I would like to know where to look for more information concerning this section from the above extract:
". . . consider that an extraordinarily complicated neuronal structure in our brain, the cerebellum, home to 69 of the 86 billion nerve cells that make up the human brain [54], apparently has little to do with consciousness. Patients who lose part or nearly all of their cerebellum owing to stroke or other trauma show ataxia, slurred speech and unsteady gait [67] but do not complain of a loss or diminution of consciousness. Is the bee's brain central complex more like the cerebellum or more like the cerebral cortex with respect to experience? Thus, the extent to which non-mammalian species share with us the gift of subjective experience remains hard to fathom.3"
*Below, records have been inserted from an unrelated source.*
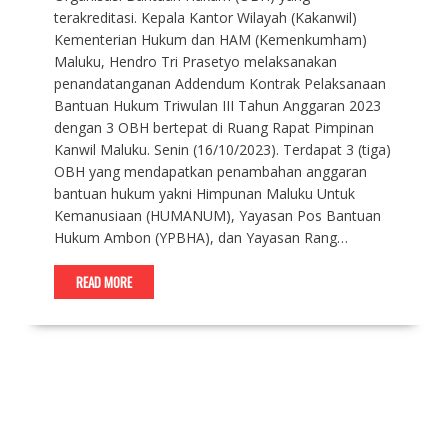
terakreditasi. Kepala Kantor Wilayah (Kakanwil)
Kementerian Hukum dan HAM (Kemenkumham)
Maluku, Hendro Tri Prasetyo melaksanakan
penandatanganan Addendum Kontrak Pelaksanaan
Bantuan Hukum Triwulan III Tahun Anggaran 2023
dengan 3 OBH bertepat di Ruang Rapat Pimpinan
Kanwil Maluku. Senin (16/10/2023). Terdapat 3 (tiga)
OBH yang mendapatkan penambahan anggaran
bantuan hukum yakni Himpunan Maluku Untuk
Kemanusiaan (HUMANUM), Yayasan Pos Bantuan
Hukum Ambon (YPBHA), dan Yayasan Rang…
READ MORE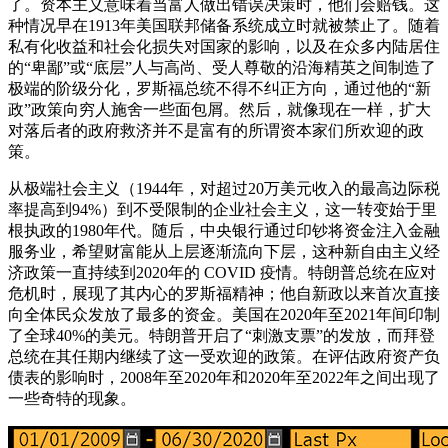
了。资本主义意味着当富人做出错误决策时，他们会赔钱。这
种情况早在1913年美国联邦储备系统成立时就被禁止了。随着
私有化收益和社会化损失对国家的影响，以及在众多内陆居住
的“卑鄙”或“底层”人与高尚、受人尊敬的沿海精英之间制造了
极端的阶级分化，罗斯福总统不得不纠正方向，通过他的“新
政”政策向穷人施舍一些面包屑。然后，就像现在一样，扩大
对落后者的政府救济并不是富有的所谓资本家们所欢迎的政
策。
从极端社会主义（1944年，对超过20万美元收入的最高边际税
率提高到94%）到不受限制的企业社会主义，这一转变始于里
根执政的1980年代。随后，中央银行通过印钞将资金注入金融
服务业，希望财富能从上层逐渐流向下层，这种新自由主义经
济政策一直持续到2020年的 COVID 疫情。特朗普总统在应对
危机时，展现了其内心的罗斯福精神；他自新政以来首次直接
向全体民众发放了最多的资金。美国在2020年至2021年间印制
了全球40%的美元。特朗普开启了“刺激支票”的发放，而拜登
总统在其任期内继续了这一受欢迎的政策。在评估政府资产负
债表的影响时，2008年至2020年和2020年至2022年之间出现了
一些奇特的现象。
This claim is intriguing because it seems to me that the cerebellum ought to be essential for consciousness since it connects [integrates] the right brain and the left brain. Anyone have any guidance to offer? Or speculations? For example, might it be possible that the maintenance of familiar experiential qualities of consciousness in people whose cerebullum has been lost [note, T writes: "whether in part or nearly all of the cerebellum"] could be explained via the existence of some other, additional, means of integration of right and left hemispheres, a means that is not neuronally based? This would of course be heretical to suggest if I were a student of neuroscience. But really, what if such a development occurs in nature? Will neuroscientists be likely to discover it?